In the final stage, the clinical trial is conducted at UMass Medical School. This drug involves the use of the adeno-associated virus (AAV) as a vector to deliver the CRISPR therapeutic. Many people have naturally occurring antibodies against AAVs called neutralizing antibodies (NAbs), which can make dosing and redosing a challenge in patients who have high levels of NAbs.From our work in the initial Step 1, we knew that the patient’s NAb levels were relatively low which made immune suppression a lesser challenge. However, given the advantage of dosing small groups or even an individual, immune suppression protocols can be geared toward the patient(s) and their respective titer levels. This is a juxtaposition to standard drug development wherein the clinical trial picks the patient vs. the patient picking the clinical trial.
Prior to giving the patient the therapeutic, therefore, they are placed on immunosuppressant drugs to minimize the risk of an immune response to the AAVs. The therapeutic, which is administered in a single dose, is given intravenously in the hospital. The total amount of time the infusion takes is dependent on the patient’s body weight and the exact dosage (gene therapies are generally dosed on the basis of viral genomes/kg) but a break is taken after the first few minutes to confirm that there will be no acute reactions such as anaphylactic shock. Afterwards, the patient remains in the hospital for several days to be monitored. Learnings from other gene therapy trials help to inform and shape the clinical plan. For gene therapy especially, it is critical to have a multidisciplinary clinical team active and on stand-by for the trial should intervention become necessary.
Once the hospital confirms that the therapeutic is not causing any severe immune reaction or other adverse reactions, the patient is released. Patient monitoring post-therapeutic administration is different depending on the technology used. For CRISPR, the FDA has shared that the patients should be followed for 15 years. Over this period of 15 years after dosage, the clinician will follow up with the patient to monitor their progress. For other treatments, such as gene replacement therapy, the length of time the physician is required to follow up with the patient is shorter.

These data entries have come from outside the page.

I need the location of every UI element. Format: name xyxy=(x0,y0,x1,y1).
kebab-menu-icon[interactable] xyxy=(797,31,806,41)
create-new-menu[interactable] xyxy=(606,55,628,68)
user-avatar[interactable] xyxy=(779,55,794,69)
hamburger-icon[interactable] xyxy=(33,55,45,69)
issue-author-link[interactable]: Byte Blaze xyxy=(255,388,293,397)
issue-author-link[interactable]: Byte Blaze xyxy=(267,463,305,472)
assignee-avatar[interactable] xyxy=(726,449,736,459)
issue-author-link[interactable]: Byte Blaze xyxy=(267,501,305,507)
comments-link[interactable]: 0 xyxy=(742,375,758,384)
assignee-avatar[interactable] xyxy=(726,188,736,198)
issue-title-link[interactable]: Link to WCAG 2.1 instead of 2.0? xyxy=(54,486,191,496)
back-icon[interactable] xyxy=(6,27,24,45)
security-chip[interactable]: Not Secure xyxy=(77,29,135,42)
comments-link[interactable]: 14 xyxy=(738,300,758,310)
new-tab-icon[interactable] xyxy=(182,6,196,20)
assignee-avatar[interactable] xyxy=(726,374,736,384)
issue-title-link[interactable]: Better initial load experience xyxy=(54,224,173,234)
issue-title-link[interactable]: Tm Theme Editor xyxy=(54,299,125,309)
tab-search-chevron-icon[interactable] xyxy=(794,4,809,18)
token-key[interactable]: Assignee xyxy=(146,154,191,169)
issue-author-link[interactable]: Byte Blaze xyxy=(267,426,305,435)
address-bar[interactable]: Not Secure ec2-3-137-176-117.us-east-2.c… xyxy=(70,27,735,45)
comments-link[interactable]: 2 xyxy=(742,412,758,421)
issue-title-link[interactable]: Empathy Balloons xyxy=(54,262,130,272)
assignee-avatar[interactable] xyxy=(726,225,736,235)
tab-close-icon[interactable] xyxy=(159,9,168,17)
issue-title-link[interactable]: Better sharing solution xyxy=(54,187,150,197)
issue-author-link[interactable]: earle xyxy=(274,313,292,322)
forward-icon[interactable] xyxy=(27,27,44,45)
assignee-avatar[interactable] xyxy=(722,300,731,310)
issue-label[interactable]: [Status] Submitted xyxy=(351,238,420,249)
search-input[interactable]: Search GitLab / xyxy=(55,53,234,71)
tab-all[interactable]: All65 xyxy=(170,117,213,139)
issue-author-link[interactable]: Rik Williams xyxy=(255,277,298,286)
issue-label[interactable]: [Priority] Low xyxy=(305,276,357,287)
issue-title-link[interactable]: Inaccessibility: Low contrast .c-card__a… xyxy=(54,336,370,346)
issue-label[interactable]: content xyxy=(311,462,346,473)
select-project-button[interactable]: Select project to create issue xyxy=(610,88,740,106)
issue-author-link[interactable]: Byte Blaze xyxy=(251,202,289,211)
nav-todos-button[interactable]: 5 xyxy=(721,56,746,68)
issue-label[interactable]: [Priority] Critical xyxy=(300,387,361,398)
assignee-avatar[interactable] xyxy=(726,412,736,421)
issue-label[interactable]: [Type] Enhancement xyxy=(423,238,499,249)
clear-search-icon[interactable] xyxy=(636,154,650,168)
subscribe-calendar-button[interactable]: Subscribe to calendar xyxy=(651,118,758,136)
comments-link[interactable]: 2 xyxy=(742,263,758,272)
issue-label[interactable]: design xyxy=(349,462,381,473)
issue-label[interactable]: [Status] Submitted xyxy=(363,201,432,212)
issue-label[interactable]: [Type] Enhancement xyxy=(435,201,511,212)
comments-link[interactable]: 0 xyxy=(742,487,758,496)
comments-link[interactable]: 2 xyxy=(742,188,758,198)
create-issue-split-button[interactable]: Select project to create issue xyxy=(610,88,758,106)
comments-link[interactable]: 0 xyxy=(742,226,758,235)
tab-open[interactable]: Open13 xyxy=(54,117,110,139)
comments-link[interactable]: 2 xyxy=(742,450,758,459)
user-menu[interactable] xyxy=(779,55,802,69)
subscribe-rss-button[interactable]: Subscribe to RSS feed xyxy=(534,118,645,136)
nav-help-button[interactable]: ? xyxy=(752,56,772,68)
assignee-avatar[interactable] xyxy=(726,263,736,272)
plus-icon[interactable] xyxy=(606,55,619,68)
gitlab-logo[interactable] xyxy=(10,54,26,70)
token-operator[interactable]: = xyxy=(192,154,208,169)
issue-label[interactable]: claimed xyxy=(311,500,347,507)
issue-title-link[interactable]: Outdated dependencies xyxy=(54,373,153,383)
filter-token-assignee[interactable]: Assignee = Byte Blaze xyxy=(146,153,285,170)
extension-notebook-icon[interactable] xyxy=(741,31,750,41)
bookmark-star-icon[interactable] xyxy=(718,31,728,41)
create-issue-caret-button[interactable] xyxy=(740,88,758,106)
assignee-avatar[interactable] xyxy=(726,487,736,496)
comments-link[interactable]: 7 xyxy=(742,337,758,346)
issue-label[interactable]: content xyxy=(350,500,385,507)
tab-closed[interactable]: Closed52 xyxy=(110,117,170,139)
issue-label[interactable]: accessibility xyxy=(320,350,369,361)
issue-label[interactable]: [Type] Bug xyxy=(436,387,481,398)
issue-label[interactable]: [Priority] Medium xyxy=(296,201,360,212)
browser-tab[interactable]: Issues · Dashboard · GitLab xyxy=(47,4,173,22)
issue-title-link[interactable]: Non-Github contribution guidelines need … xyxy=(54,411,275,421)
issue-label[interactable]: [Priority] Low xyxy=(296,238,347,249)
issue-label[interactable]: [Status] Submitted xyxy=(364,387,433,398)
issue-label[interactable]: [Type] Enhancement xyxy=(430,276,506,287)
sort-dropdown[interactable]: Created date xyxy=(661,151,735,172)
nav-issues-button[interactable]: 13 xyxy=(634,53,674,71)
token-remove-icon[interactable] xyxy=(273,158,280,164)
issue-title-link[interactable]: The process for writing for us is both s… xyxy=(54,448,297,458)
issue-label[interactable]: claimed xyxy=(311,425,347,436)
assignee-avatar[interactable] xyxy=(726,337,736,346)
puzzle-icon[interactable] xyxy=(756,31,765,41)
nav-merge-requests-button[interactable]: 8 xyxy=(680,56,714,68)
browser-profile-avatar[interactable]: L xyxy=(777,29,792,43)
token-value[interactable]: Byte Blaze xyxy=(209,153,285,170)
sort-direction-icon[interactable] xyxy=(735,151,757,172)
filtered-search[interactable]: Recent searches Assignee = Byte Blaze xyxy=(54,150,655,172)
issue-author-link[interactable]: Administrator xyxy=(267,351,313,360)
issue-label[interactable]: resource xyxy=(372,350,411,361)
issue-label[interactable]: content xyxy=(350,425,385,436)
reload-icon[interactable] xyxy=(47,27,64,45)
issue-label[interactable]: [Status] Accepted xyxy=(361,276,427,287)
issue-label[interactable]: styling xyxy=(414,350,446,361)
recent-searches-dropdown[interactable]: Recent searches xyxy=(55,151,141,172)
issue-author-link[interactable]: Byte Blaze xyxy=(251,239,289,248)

As the last three years culminates in our first-in-human dosing, the entire team at Cure Rare Disease, our patient community and collaborators are cautiously excited at the prospect of using CRISPR to stop DMD. Cure Rare Disease intends to share the clinical findings with the community so that others can learn from this accomplishment. We are forever grateful to the community who helped make this vision a reality and for the framework by which other ultra-rare disease patients can find treatment.
As we move forward in developing and treating other patients, a critical challenge that remains is the financial mechanism for payment. It is not within the current structure of private insurance companies to pay for therapeutics which do not have a BLA or NDA. Many ultra-rare interventions may never be commercially approved but rather remain in perpetual IND. Therefore, we, as a society, must incorporate a new mechanism for reimbursement. For without, the very nature of ultra-rare, non-commercial drug development is inaccessible to a large majority of families who do not have the means or network sufficient to raise the $3M+ required to advance a program.
Based on our conversations with private and public payers, it appears as though one potential avenue to move forward is to leverage the Centers for Medicare and Medicaid Services as the US lacks a single payer. A significant amount of effort will be necessary to improve the inequity that exists.